Native Mafia (The Native Mob)
- Founded: 1990s; 35 years ago
- Founding location: Minneapolis, Minnesota, South Dakota, Rapid City, Colorado, Denver,
- Years active: 1990s–present
- Territory: Midwestern United States, mainly active in the states of Minnesota and North Dakota most recently in South Dakota, and Colorado
- Ethnicity: Primarily Native American
- Membership: around 200 members
- Activities: Racketeering, drug trafficking, murder,
- Allies: People Nation Bloods Almighty Vice Lord Nation The Boyz
- Rivals: Native Gangster Disciples Folk Nation Gangster Disciples Native Disciples Project Boyz Moe Mob Native Style ” NS/ 1419″
- Notable members: Wakinyan Wakan McArthur Christopher Lee Wuori Eric Lee Bower Kanno Waktapo Codez Outlaw

= Native Mob =

Native American street gang

The Native Mob is a Native American street gang. The Native Mob is one of the largest and most violent Native American gangs in the U.S. and is notoriously active in Minnesota, Wisconsin, Colorado, and South Dakota. The gang was created in the 1990s in Minneapolis, Minnesota and in 2013 was created in Colorado, South Dakota to control drug turf, and has since established itself in prisons and the streets, and was estimated to have around 200 members.

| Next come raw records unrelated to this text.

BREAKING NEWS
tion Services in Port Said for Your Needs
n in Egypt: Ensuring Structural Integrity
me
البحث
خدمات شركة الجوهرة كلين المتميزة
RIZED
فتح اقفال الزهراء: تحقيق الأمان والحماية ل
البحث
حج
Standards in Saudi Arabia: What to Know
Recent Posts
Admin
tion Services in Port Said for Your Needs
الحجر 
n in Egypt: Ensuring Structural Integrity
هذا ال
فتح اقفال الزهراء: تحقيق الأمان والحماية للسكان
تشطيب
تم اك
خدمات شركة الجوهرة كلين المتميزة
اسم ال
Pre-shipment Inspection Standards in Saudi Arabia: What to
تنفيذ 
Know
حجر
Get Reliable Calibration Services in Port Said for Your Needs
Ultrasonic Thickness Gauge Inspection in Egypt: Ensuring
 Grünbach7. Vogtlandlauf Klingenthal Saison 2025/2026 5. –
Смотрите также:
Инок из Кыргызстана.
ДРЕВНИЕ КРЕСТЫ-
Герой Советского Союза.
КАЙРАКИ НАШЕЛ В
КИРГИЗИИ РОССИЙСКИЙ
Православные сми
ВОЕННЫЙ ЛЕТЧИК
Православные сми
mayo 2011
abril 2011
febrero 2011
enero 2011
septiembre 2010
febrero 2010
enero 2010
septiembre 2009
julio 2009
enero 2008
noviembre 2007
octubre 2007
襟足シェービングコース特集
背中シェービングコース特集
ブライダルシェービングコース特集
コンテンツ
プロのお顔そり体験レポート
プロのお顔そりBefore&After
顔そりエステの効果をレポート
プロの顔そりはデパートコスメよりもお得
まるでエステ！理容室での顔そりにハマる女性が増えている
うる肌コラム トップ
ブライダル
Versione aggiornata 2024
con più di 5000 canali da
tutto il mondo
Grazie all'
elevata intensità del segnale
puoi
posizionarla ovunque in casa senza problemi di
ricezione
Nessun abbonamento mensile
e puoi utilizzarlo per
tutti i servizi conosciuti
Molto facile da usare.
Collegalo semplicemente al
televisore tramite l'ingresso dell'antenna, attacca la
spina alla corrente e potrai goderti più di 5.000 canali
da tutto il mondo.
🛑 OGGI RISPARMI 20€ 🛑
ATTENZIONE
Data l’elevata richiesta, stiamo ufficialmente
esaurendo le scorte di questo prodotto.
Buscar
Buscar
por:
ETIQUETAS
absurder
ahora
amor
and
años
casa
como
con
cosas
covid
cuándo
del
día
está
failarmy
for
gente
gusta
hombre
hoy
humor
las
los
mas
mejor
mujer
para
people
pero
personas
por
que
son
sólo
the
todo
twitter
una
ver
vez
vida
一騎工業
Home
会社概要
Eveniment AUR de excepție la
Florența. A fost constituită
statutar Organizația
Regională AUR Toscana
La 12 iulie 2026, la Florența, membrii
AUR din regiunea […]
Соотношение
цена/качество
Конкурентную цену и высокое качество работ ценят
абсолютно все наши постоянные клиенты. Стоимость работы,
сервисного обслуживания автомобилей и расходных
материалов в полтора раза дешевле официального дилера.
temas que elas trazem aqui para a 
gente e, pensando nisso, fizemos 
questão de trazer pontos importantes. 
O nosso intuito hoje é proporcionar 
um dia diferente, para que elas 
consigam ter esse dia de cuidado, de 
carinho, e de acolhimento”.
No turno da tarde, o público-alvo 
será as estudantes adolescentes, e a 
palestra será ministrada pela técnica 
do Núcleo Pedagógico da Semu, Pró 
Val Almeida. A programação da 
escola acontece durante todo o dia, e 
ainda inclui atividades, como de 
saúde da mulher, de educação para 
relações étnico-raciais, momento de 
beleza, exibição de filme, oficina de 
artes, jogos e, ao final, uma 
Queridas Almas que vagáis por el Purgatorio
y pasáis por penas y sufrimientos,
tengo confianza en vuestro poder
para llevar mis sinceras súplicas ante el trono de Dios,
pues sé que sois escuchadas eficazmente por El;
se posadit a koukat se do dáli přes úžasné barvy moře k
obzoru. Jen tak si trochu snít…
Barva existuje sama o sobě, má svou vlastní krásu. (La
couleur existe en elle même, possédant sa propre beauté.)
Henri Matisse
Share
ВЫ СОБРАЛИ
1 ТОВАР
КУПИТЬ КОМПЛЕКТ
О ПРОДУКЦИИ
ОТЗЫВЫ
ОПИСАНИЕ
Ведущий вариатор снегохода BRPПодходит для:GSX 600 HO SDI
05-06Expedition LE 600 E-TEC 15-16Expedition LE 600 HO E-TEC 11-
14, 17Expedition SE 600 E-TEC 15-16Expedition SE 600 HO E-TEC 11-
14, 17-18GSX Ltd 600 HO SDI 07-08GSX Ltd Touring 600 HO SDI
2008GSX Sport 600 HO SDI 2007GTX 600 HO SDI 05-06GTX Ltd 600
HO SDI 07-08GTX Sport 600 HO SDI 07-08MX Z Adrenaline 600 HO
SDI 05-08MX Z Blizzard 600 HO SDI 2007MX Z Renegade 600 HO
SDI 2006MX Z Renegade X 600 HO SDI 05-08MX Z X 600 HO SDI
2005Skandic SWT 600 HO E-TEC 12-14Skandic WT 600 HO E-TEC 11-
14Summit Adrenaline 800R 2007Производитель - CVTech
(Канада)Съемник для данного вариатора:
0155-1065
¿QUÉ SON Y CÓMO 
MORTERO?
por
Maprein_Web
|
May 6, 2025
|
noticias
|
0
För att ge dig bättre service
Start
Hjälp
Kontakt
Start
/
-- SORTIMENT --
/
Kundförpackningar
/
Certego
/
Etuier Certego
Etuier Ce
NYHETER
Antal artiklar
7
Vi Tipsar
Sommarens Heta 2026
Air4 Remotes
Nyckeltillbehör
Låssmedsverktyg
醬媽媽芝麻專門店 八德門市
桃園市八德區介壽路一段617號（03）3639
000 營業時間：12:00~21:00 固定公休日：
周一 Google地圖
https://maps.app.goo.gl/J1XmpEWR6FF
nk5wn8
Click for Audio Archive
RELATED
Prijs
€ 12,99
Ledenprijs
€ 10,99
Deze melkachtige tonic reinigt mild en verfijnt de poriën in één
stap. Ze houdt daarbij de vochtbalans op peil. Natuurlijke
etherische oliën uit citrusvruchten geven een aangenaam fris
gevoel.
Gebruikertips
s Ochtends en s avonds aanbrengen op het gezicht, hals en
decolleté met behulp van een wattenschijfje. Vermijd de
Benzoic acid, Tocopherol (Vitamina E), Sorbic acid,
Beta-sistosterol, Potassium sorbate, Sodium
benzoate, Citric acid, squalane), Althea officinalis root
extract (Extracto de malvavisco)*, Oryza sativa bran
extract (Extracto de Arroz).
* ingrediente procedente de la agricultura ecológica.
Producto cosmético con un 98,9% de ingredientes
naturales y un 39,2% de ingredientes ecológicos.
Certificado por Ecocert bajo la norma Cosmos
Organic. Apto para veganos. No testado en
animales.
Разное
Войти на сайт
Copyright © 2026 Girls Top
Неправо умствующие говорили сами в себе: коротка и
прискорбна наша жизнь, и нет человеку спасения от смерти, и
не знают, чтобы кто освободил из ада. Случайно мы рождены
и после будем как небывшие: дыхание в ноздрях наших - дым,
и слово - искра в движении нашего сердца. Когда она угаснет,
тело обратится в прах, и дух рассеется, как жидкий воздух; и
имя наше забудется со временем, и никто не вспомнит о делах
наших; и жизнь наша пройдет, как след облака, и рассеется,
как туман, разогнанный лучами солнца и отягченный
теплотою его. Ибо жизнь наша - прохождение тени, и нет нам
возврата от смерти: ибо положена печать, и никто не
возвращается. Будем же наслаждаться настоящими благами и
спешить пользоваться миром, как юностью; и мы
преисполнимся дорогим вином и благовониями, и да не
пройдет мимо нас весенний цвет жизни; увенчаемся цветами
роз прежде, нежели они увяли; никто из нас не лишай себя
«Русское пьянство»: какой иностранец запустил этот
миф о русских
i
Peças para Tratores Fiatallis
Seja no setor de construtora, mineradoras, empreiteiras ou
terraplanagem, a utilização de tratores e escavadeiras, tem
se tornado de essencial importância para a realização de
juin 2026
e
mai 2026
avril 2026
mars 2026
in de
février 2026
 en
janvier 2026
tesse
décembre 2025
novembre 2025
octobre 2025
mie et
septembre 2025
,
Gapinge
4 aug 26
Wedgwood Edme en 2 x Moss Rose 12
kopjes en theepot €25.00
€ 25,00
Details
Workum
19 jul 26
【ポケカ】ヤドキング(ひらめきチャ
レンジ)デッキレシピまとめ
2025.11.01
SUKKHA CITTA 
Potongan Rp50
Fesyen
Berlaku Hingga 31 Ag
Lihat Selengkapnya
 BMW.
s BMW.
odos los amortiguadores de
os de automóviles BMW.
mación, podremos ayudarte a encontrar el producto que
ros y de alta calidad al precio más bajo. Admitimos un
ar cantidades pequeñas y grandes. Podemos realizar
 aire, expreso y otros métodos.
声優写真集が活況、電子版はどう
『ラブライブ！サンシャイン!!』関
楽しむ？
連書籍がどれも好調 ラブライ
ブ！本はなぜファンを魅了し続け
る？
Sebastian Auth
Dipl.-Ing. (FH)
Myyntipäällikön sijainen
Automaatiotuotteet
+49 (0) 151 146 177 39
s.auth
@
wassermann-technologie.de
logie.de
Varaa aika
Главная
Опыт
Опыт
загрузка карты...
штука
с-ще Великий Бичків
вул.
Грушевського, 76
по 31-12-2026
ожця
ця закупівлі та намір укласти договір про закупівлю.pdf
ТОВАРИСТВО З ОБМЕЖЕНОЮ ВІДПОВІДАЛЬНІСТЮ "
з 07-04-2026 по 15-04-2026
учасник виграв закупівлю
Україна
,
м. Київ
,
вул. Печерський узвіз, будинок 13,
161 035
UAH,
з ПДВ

The Native Mob Bloodz has been present in tribal communities in the region since the gang began in the 1990s and late 2000. Gang experts say the small town of Cass Lake, Minnesota on the Leech Lake Indian Reservation and Shakopee Mdewakanton Sioux Community have been the center of the gang's operations, though the gang also runs operations out of the Twin Cities, Naytahwaush, and Prior Lake, Rapid City South Dakota. Members routinely engage in drug trafficking, assault, robbery, and murder. According to reports they are also located in Mandan, North Dakota Rapid City, South Dakota. These specific reports site that trafficking of primarily drugs from Mandan to other areas in Minnesota to South Dakota and Colorado.

In 2014, Native Mob's membership is estimated to be around 200 members. Alleged gang leader Wakinyan McArthur was sentenced to 43 years in prison. In April 2025 in Minneapolis, four people were murdered by an alleged Native Mob member.